### Aim of the exercise
What's needed is an exact copy of the lines from the one that contains "ABELLI GIAN" to the end of the data below, leaving the pictures out.

Exercise materials below:

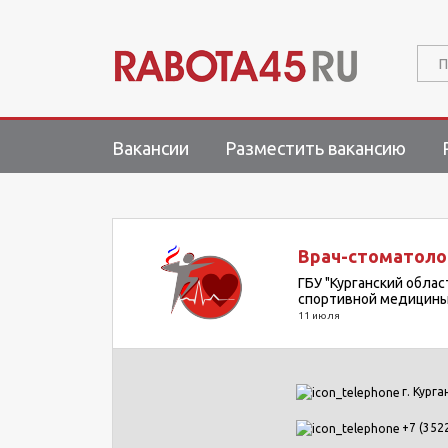
П
Вакансии
Разместить вакансию
Врач-стоматоло
ГБУ "Курганский обла
спортивной медицины
11 июля
г. Курга
+7 (352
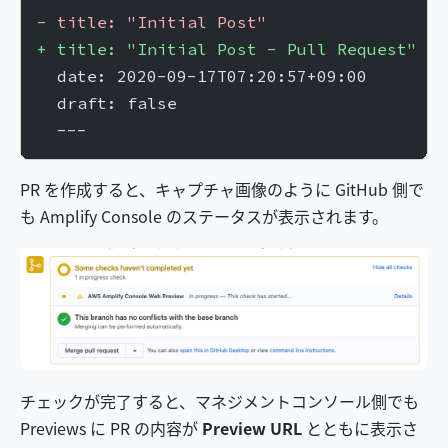
-
 title: "Initial Post"
+
 title: "Initial Post - Pull Request"
  date: 2020-09-17T07:20:57+09:00
  draft: false
  ---
PR を作成すると、キャプチャ画像のように GitHub 側で
も Amplify Console のステータスが表示されます。
チェックが完了すると、マネジメントコンソール側でも
Previews に PR の内容が
Preview URL
とともに表示さ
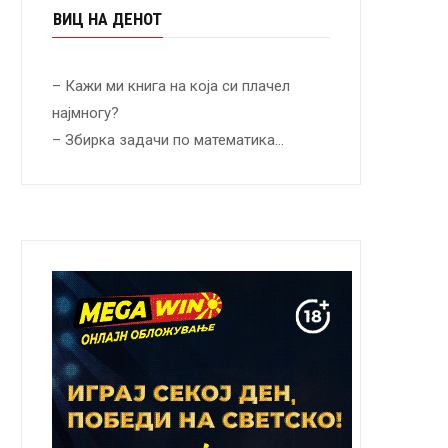
ВИЦ НА ДЕНОТ
– Кажи ми книга на која си плачел
најмногу?
– Збирка задачи по математика…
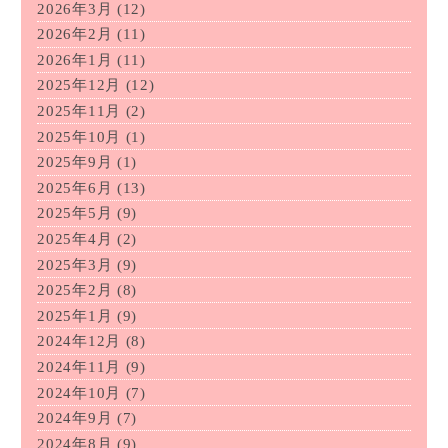
2026年3月
(12)
2026年2月
(11)
2026年1月
(11)
2025年12月
(12)
2025年11月
(2)
2025年10月
(1)
2025年9月
(1)
2025年6月
(13)
2025年5月
(9)
2025年4月
(2)
2025年3月
(9)
2025年2月
(8)
2025年1月
(9)
2024年12月
(8)
2024年11月
(9)
2024年10月
(7)
2024年9月
(7)
2024年8月
(9)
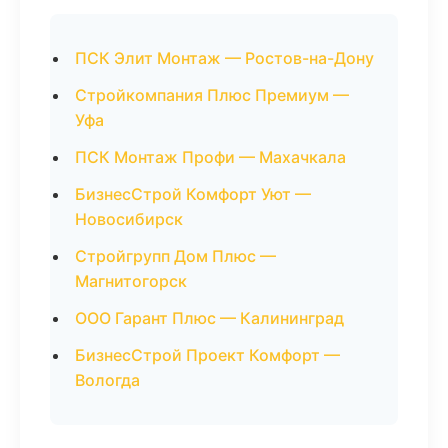
ПСК Элит Монтаж — Ростов-на-Дону
Стройкомпания Плюс Премиум —
Уфа
ПСК Монтаж Профи — Махачкала
БизнесСтрой Комфорт Уют —
Новосибирск
Стройгрупп Дом Плюс —
Магнитогорск
ООО Гарант Плюс — Калининград
БизнесСтрой Проект Комфорт —
Вологда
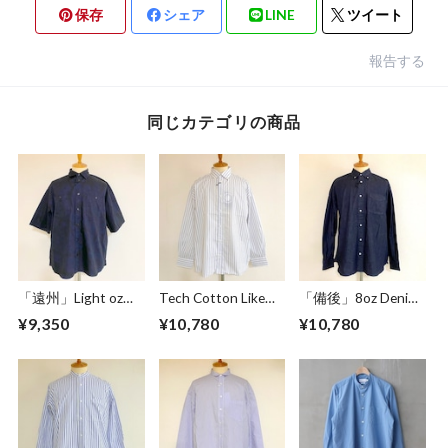
保存
シェア
LINE
ツイート
報告する
同じカテゴリの商品
「遠州」Light oz
Tech Cotton Like
「備後」8oz Denim
Overdye Poplin W-
Stripe BD BOX-A
BD BOX-A Line
¥9,350
¥10,780
¥10,780
Pocket Half Sleeve
Line Shirts Ivory
Shirts Dark Indigo
Work Shirts
Botanical Deep
Navy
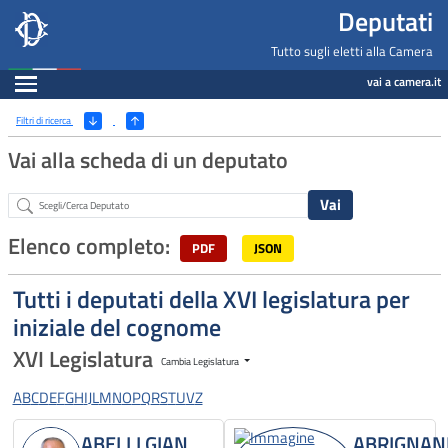
Deputati, Camera dei Deputati -
Navigazione pagine di servizio
Salta al contenuto principale
Salta al menu di navigazione
Fine pagina
Salta al contenuto principale
Salta al menu di navigazione
Vai a inizio pagina
Deputati
Tutto sugli eletti alla Camera
Espandi
vai a camera.it
Ricerca
(Apri/Chiudi filtri)
Filtri di ricerca
Vai alla scheda di un deputato
Abstract
Elenco completo:
PDF
JSON
Tutti i deputati della XVI legislatura per
iniziale del cognome
XVI Legislatura
Cambia Legislatura
A
B
C
D
E
F
G
H
I
J
L
M
N
O
P
Q
R
S
T
U
V
Z
ABELLI GIAN
ABRIGNAN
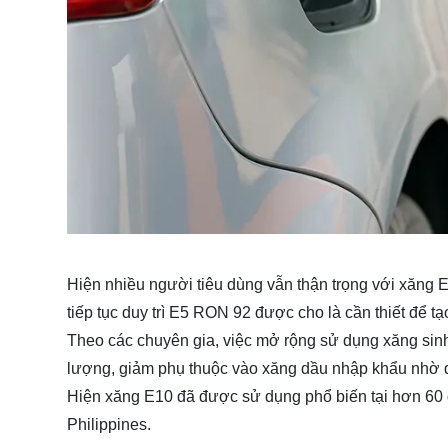
Hiện nhiều người tiêu dùng vẫn thận trọng với xăng E
tiếp tục duy trì E5 RON 92 được cho là cần thiết để tạ
Theo các chuyên gia, việc mở rộng sử dụng xăng sinh
lượng, giảm phụ thuộc vào xăng dầu nhập khẩu nhờ đ
Hiện xăng E10 đã được sử dụng phổ biến tại hơn 60 qu
Philippines.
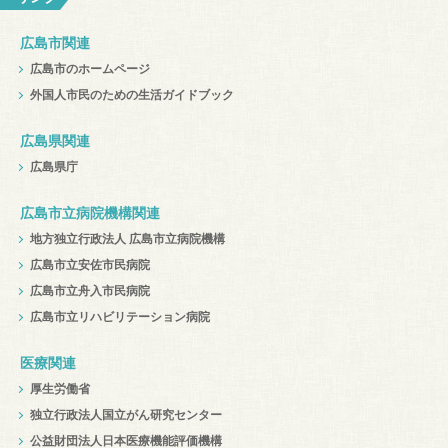
広島市関連
広島市のホームページ
外国人市民のための生活ガイドブック
広島県関連
広島県庁
広島市立病院機構関連
地方独立行政法人 広島市立病院機構
広島市立安佐市民病院
広島市立舟入市民病院
広島市立リハビリテーション病院
医療関連
厚生労働省
独立行政法人国立がん研究センター
公益財団法人日本医療機能評価機構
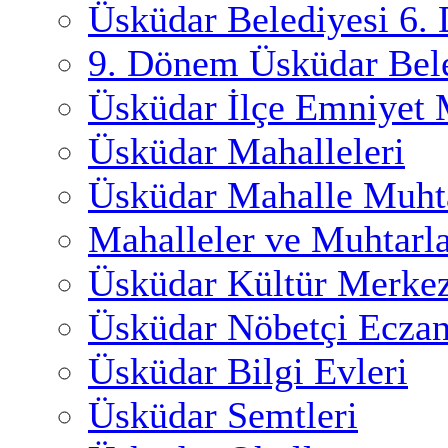
Üsküdar Belediyesi 6.
9. Dönem Üsküdar Bele
Üsküdar İlçe Emniyet
Üsküdar Mahalleleri
Üsküdar Mahalle Muhta
Mahalleler ve Muhtarl
Üsküdar Kültür Merkez
Üsküdar Nöbetçi Eczan
Üsküdar Bilgi Evleri
Üsküdar Semtleri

End of Exercise materials.

### Reply to the task
ABELLI GIAN
ABRIGNAN
Hiện nhiều người tiêu dùng vẫn thận trọng với xăng E
tiếp tục duy trì E5 RON 92 được cho là cần thiết để tạ
Theo các chuyên gia, việc mở rộng sử dụng xăng sinh
lượng, giảm phụ thuộc vào xăng dầu nhập khẩu nhờ đ
Hiện xăng E10 đã được sử dụng phổ biến tại hơn 60 qu
Philippines.
広島市関連
広島市のホームページ
外国人市民のための生活ガイドブック
広島県関連
広島県庁
広島市立病院機構関連
地方独立行政法人 広島市立病院機構
広島市立安佐市民病院
広島市立舟入市民病院
広島市立リハビリテーション病院
医療関連
厚生労働省
独立行政法人国立がん研究センター
公益財団法人日本医療機能評価機構
Üsküdar Belediyesi 6.
9. Dönem Üsküdar Bele
Üsküdar İlçe Emniyet
Üsküdar Mahalleleri
Üsküdar Mahalle Muhta
Mahalleler ve Muhtarl
Üsküdar Kültür Merkez
Üsküdar Nöbetçi Eczan
Üsküdar Bilgi Evleri
Üsküdar Semtleri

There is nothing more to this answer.